TECHNICAL SESSION: Characterization of crop-associated microbiome
Crop Rotation Sequences affects Subsequent Soybean Yield, Soil Microbiome, Root microbiome and Soil Health
Shin-Yi Marzano - South Dakota State University. Michael Lehman- USDA-ARS-NCARL, Izzet Bulbul- South Dakota State University
Rotation is an important cultural practice that farmers use to manage crop growth and diseases. Diversified crop rotations directly affect plant residue inputs that may enrich specific groups of microbes that form association with the following crop.
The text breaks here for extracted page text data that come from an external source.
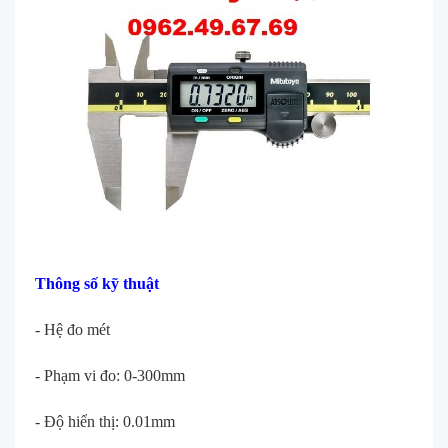
Th
ông s
ố kỹ thuật
- Hệ đo m
ét
- Ph
ạm vi đo: 0-300mm
- Độ hiển thị: 0.01mm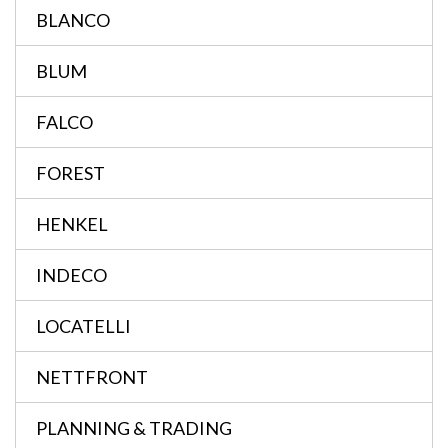
BLANCO
BLUM
FALCO
FOREST
HENKEL
INDECO
LOCATELLI
NETTFRONT
PLANNING & TRADING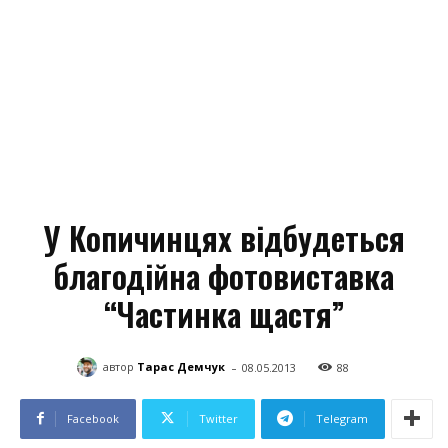
У Копичинцях відбудеться
благодійна фотовиставка
“Частинка щастя”
-
автор
Тарас Демчук
08.05.2013
88
Facebook
Twitter
Telegram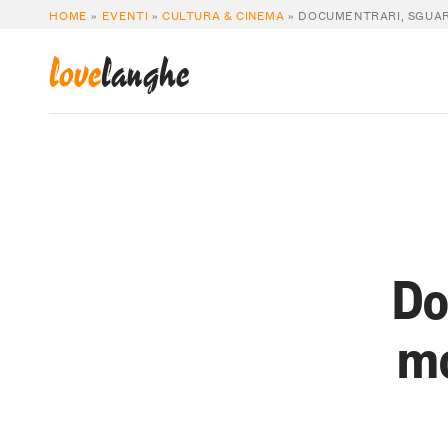
HOME
»
EVENTI
»
CULTURA & CINEMA
»
DOCUMENTRARI, SGUARD
love
langhe
Do
mo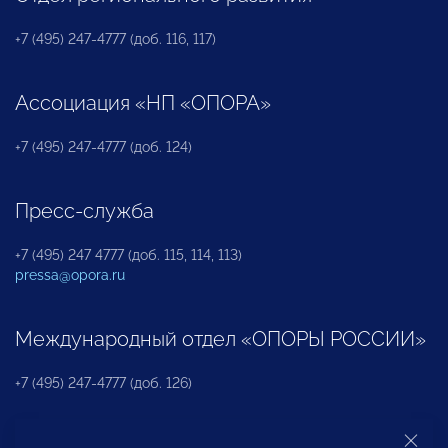
+7 (495) 247-4777 (доб. 116, 117)
Ассоциация «НП «ОПОРА»
+7 (495) 247-4777 (доб. 124)
Пресс-служба
+7 (495) 247 4777 (доб. 115, 114, 113)
pressa@opora.ru
Международный отдел «ОПОРЫ РОССИИ»
+7 (495) 247-4777 (доб. 126)
Бюро по защите прав предпринимателей и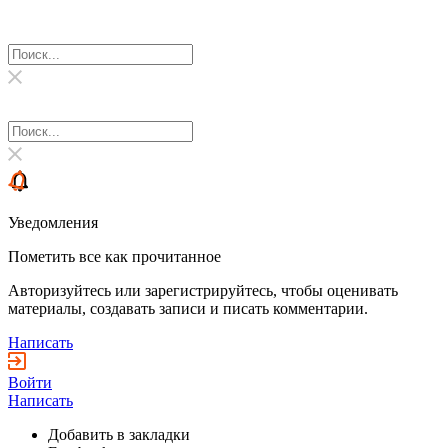
Уведомления
Пометить все как прочитанное
Авторизуйтесь или зарегистрируйтесь, чтобы оценивать
материалы, создавать записи и писать комментарии.
Написать
Войти
Написать
Добавить в закладки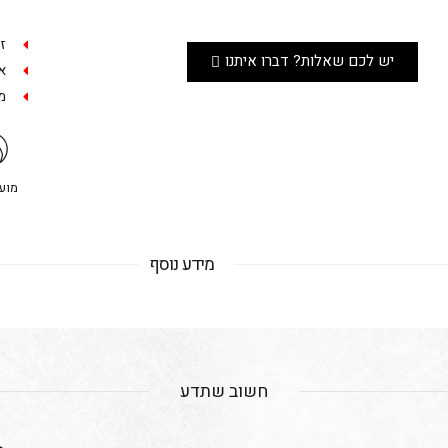
ז
יש לכם שאלות? דברו איתנו
אפש
מש
מועדו
מידע נוסף
חשוב שתדע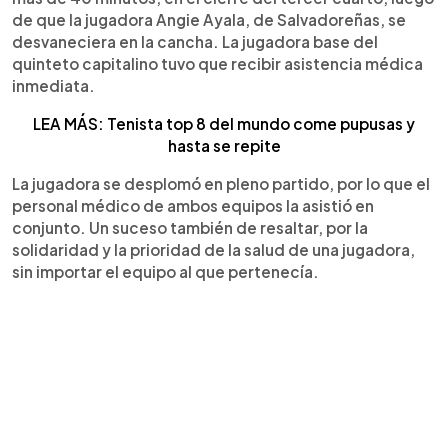
de que la jugadora Angie Ayala, de Salvadoreñas, se
desvaneciera en la cancha. La jugadora base del
quinteto capitalino tuvo que recibir asistencia médica
inmediata.
LEA MÁS: Tenista top 8 del mundo come pupusas y
hasta se repite
La jugadora se desplomó en pleno partido, por lo que el
personal médico de ambos equipos la asistió en
conjunto. Un suceso también de resaltar, por la
solidaridad y la prioridad de la salud de una jugadora,
sin importar el equipo al que pertenecía.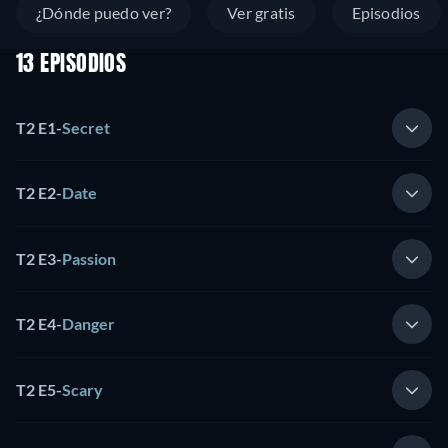
¿Dónde puedo ver?
Ver gratis
Episodios
13 EPISODIOS
T2 E1
-
Secret
T2 E2
-
Date
T2 E3
-
Passion
T2 E4
-
Danger
T2 E5
-
Scary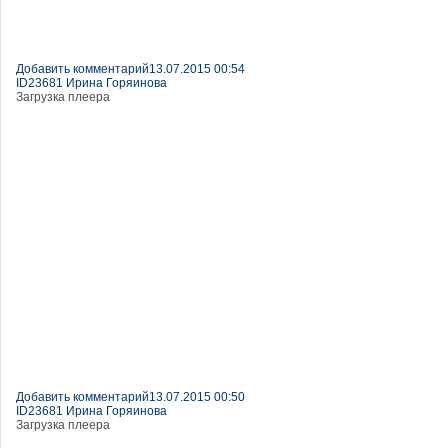
Добавить комментарий
13.07.2015 00:54
ID23681 Ирина Горяинова
Загрузка плеера
Добавить комментарий
13.07.2015 00:50
ID23681 Ирина Горяинова
Загрузка плеера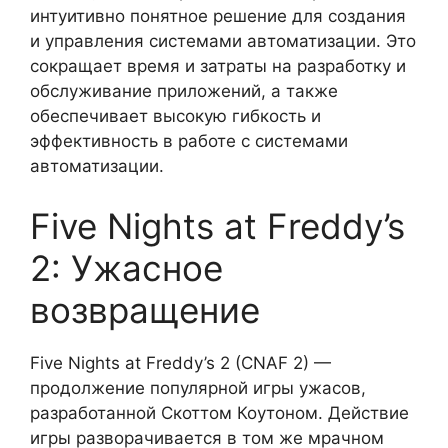
интуитивно понятное решение для создания
и управления системами автоматизации. Это
сокращает время и затраты на разработку и
обслуживание приложений, а также
обеспечивает высокую гибкость и
эффективность в работе с системами
автоматизации.
Five Nights at Freddy’s
2: Ужасное
возвращение
Five Nights at Freddy’s 2 (CNAF 2) —
продолжение популярной игры ужасов,
разработанной Скоттом Коутоном. Действие
игры разворачивается в том же мрачном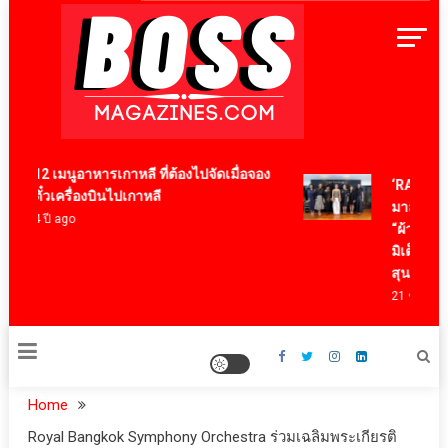
Skip
to
content
BossMagazinesThailand
12 เมนูอาหารเกาหลี ที่ต้องไปจัดเมื่อจอง
‘RAKSAPHAN
ตั๋วเครื่องบินไปเกาหลี
มาสเตอร์พีซ
4 ปี ago
“ผ้าลายน้ำไห
มิเต็ด ถ่ายทอ
สุนทรียภาพ
21 ชั่วโมง ago
Home
Royal Bangkok Symphony Orchestra ร่วมเฉลิมพระเกียรติ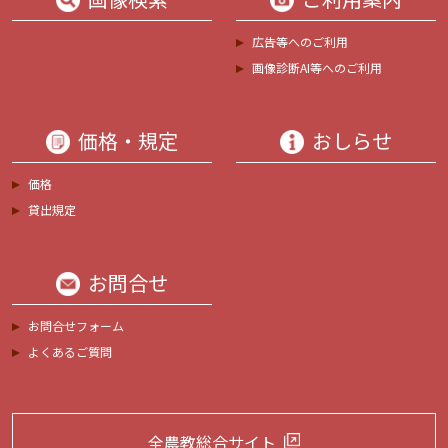
広告等へのご利用
画像診断AI等へのご利用
価格・規定
おしらせ
価格
貸出規定
お問合せ
お問合せフォーム
よくあるご質問
全農教総合サイト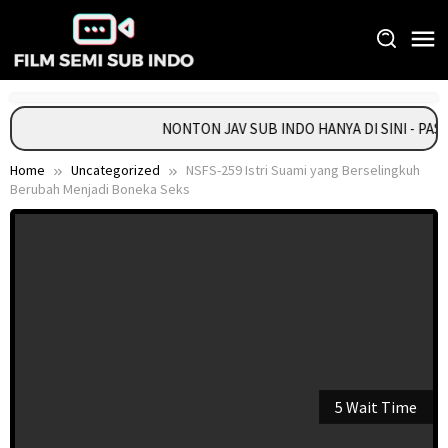
Skip
to
content
NONTON JAV SUB INDO HANYA DI SINI - PA
Home
Uncategorized
NSFS-259 Istri Suami yang Berselingkuh
Berubah Menjadi Boneka Seks
5 Wait Time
At two field sites, we observed yield differences in soybean planted after the following four long-term (14 year) crop sequences - continuous corn(CC), corn/corn/soy(CCS), corn/soy/corn(CSC), soy/corn/soy(SCS). Soybean yields were in decreasing order, CC>CCS>CSC>SCS, and the yield differences could not be explained by soil chemical and physical properties. Our goal was to relate soil health indicators and soil microbial community composition with the differences in soybean yields. Soil protein, permanganate-oxidizable carbon (POX-C), and beta-glucosidase activity were measured for soil health. After 14 yr of the rotation regimes, soil protein was higher in CC plots compared with other rotations. POX-C was also greater in CC plots. Cyanobacteria were associated with higher POX-C and protein levels. Three taxa of bacteria and one taxa of fungi were associated with higher levels of beta-glucosidase and correlated with the lower soybean yield observed in the SCS treatment. We also found differential abundance of specific bacterial and fungal OTUs to be informative on predicting yield differences, especially fungal pathogens from genera Macrophomina and Corynespora at one location. Additionally, random forest classifier was effective at identifying informative OTUs that were associated with rotational treatments and soybean yields.